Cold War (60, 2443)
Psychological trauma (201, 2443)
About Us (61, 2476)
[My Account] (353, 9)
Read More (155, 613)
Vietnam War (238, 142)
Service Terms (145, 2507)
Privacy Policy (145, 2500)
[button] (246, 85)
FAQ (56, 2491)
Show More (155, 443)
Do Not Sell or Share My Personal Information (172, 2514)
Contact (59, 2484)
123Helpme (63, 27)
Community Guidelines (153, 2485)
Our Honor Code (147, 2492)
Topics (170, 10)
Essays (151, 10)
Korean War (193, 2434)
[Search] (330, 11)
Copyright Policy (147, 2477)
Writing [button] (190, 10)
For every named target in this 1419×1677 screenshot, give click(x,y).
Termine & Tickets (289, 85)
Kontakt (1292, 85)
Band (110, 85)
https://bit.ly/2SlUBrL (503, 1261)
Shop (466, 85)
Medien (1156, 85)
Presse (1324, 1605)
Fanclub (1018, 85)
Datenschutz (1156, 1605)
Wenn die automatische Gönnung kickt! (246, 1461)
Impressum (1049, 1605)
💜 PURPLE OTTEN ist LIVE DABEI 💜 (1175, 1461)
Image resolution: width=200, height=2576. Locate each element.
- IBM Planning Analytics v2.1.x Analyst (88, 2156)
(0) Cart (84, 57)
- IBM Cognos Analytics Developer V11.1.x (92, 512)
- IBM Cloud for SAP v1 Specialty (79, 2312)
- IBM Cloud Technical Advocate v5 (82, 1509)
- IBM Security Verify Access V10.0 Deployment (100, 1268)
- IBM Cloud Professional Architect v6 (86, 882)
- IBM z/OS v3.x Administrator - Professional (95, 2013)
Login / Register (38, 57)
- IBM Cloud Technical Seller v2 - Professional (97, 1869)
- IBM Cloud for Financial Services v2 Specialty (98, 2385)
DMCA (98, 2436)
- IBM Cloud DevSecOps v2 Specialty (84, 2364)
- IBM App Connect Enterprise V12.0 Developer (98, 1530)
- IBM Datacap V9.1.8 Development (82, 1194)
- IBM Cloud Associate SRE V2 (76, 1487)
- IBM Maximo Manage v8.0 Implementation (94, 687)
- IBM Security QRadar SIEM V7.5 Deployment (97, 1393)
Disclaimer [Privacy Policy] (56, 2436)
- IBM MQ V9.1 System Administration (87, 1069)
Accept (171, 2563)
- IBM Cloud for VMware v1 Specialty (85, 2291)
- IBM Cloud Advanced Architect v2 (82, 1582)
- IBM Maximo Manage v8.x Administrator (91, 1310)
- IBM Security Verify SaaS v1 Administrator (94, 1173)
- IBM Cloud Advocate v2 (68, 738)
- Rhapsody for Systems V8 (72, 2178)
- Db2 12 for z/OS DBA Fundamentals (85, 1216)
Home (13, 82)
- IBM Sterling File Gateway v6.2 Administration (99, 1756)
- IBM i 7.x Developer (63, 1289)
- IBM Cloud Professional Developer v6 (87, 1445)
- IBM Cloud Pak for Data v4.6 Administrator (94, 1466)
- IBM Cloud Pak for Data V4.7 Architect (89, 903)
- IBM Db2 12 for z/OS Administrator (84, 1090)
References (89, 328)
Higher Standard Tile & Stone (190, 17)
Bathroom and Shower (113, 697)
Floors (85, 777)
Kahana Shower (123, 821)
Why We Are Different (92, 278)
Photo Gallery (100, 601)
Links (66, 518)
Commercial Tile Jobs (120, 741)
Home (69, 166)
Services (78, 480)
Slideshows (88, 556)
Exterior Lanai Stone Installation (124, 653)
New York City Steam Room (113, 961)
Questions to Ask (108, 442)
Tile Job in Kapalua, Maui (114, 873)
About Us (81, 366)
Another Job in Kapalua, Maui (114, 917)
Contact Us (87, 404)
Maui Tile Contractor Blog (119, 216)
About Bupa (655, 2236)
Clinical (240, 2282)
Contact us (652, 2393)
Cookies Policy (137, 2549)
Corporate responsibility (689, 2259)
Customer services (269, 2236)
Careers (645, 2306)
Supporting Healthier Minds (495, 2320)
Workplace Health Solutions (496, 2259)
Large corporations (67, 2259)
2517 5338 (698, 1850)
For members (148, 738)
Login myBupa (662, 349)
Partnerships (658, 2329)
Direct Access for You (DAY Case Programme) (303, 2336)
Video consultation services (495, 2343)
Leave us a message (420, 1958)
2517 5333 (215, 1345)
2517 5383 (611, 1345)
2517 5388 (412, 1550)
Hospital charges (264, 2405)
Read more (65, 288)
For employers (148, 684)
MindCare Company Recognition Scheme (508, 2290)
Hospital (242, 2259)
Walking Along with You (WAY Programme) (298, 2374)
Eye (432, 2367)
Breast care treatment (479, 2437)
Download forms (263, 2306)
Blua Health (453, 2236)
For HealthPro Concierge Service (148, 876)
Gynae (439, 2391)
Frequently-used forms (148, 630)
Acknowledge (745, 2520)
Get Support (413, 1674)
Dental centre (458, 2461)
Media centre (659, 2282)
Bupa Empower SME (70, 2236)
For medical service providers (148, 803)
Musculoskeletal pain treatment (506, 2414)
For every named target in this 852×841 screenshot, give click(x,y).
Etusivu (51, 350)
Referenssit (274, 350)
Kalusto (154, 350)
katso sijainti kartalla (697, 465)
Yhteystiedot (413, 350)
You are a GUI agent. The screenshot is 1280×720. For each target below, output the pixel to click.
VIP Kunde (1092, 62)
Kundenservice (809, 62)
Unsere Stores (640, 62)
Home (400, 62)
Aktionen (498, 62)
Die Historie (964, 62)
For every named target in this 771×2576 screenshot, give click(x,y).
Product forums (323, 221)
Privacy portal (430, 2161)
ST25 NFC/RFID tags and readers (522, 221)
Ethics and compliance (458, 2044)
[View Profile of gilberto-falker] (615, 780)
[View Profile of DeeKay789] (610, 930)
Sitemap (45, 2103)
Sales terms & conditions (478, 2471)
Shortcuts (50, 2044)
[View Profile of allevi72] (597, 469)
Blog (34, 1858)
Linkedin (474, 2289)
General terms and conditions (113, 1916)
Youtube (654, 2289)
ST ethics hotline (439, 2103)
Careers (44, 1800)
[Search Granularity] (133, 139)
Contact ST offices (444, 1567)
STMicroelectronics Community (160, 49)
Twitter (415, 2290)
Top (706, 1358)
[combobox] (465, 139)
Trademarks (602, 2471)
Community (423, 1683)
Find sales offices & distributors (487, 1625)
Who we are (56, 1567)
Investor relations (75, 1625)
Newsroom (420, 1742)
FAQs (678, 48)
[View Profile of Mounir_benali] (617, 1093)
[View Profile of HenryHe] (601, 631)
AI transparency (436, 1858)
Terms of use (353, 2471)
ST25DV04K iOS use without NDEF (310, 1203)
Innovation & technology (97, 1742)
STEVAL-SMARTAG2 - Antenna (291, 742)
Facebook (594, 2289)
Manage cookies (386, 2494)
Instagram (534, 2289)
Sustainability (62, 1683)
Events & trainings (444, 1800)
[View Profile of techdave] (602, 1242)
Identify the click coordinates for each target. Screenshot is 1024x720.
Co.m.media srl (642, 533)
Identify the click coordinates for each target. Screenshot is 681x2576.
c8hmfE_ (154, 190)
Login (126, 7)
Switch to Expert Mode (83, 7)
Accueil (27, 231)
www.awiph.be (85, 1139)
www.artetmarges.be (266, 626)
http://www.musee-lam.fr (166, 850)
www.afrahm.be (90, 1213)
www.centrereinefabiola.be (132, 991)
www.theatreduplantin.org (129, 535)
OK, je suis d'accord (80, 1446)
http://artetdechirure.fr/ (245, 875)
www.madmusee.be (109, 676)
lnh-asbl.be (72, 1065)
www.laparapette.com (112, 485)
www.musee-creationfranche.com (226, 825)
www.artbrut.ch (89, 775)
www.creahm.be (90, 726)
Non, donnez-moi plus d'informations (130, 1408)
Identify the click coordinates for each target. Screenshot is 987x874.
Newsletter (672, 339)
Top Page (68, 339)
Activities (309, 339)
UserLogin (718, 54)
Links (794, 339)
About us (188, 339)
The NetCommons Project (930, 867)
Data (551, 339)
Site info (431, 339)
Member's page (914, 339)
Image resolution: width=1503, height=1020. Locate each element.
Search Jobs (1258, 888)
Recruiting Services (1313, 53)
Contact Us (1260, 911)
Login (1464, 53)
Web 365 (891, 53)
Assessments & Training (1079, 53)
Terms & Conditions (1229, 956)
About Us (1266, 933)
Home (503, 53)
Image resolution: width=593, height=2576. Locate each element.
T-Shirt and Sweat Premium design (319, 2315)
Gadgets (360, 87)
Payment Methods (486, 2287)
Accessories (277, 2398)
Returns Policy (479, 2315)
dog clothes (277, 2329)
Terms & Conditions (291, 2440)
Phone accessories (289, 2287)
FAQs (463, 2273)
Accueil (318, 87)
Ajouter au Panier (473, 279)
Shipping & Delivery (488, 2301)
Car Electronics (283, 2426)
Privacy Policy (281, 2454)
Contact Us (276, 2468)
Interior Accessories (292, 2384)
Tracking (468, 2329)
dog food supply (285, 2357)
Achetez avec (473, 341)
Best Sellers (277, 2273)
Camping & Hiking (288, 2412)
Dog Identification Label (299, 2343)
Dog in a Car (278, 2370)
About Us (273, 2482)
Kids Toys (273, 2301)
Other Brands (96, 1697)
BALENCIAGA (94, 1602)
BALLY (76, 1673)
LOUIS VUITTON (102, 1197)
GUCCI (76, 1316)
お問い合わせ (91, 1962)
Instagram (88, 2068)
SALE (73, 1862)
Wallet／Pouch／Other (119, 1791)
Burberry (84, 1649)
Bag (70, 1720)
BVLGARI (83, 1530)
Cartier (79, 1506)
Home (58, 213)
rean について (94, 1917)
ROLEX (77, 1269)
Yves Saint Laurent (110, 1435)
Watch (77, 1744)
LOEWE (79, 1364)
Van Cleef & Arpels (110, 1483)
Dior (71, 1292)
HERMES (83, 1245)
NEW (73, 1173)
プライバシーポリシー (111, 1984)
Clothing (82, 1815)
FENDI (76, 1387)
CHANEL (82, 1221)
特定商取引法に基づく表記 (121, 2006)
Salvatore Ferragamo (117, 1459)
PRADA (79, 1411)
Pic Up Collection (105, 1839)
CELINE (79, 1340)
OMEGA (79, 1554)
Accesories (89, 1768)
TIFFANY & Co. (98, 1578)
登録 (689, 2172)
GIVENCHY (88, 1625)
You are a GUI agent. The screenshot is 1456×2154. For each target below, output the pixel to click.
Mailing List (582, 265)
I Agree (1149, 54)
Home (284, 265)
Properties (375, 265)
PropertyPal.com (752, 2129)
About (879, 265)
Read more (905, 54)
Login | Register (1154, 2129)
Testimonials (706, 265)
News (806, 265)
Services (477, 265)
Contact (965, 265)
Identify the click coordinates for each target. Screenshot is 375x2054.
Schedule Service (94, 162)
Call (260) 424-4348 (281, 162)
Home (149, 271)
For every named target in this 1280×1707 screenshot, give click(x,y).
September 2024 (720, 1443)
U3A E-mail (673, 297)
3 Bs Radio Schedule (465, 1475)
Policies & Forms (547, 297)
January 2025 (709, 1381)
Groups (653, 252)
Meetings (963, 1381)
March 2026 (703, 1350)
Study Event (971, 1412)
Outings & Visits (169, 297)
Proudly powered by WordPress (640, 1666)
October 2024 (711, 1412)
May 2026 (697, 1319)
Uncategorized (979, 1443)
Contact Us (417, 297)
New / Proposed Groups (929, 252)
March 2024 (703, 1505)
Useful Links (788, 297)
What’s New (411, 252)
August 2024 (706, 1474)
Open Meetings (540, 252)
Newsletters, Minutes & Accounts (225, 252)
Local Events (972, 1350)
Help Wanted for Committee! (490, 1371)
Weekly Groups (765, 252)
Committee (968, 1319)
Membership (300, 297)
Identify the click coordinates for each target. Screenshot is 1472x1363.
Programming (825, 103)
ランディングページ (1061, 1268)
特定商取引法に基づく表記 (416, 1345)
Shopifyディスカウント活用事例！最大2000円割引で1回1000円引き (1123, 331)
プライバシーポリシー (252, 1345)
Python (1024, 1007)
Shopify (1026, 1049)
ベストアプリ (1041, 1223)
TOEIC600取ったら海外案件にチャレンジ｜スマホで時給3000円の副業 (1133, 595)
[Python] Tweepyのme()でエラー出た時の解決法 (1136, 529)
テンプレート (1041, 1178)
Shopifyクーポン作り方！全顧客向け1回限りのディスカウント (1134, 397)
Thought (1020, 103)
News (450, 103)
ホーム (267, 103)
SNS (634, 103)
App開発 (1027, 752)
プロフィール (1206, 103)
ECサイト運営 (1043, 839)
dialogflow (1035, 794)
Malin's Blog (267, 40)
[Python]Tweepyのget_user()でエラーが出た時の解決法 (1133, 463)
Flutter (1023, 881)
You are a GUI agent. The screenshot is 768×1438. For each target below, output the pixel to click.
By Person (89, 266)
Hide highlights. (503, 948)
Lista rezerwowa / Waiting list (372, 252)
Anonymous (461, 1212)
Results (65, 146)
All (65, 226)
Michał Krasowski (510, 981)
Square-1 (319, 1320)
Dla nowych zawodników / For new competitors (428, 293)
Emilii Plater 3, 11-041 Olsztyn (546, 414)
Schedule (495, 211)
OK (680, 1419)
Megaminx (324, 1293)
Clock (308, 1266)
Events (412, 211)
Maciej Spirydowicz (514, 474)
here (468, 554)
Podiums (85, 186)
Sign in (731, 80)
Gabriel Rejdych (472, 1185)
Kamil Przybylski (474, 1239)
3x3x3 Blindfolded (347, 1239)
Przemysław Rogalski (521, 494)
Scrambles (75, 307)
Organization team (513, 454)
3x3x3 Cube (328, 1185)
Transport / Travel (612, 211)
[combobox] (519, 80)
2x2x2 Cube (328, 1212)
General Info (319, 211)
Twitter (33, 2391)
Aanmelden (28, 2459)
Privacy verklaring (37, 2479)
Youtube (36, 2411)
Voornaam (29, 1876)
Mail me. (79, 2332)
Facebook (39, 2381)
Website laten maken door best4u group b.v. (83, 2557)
####
— WHAT TO PRODUCE —
In the listing above, find the line with "2517 5383 (611, 1345)" and the line with "Shortcuts (50, 2044)", then reproduce both and every line between them exactly.

— RESPONSE BELOW —
2517 5383 (611, 1345)
2517 5388 (412, 1550)
Hospital charges (264, 2405)
Read more (65, 288)
For employers (148, 684)
MindCare Company Recognition Scheme (508, 2290)
Hospital (242, 2259)
Walking Along with You (WAY Programme) (298, 2374)
Eye (432, 2367)
Breast care treatment (479, 2437)
Download forms (263, 2306)
Blua Health (453, 2236)
For HealthPro Concierge Service (148, 876)
Gynae (439, 2391)
Frequently-used forms (148, 630)
Acknowledge (745, 2520)
Get Support (413, 1674)
Dental centre (458, 2461)
Media centre (659, 2282)
Bupa Empower SME (70, 2236)
For medical service providers (148, 803)
Musculoskeletal pain treatment (506, 2414)
For every named target in this 852×841 screenshot, give click(x,y).
Etusivu (51, 350)
Referenssit (274, 350)
Kalusto (154, 350)
katso sijainti kartalla (697, 465)
Yhteystiedot (413, 350)
You are a GUI agent. The screenshot is 1280×720. For each target below, output the pixel to click.
VIP Kunde (1092, 62)
Kundenservice (809, 62)
Unsere Stores (640, 62)
Home (400, 62)
Aktionen (498, 62)
Die Historie (964, 62)
For every named target in this 771×2576 screenshot, give click(x,y).
Product forums (323, 221)
Privacy portal (430, 2161)
ST25 NFC/RFID tags and readers (522, 221)
Ethics and compliance (458, 2044)
[View Profile of gilberto-falker] (615, 780)
[View Profile of DeeKay789] (610, 930)
Sitemap (45, 2103)
Sales terms & conditions (478, 2471)
Shortcuts (50, 2044)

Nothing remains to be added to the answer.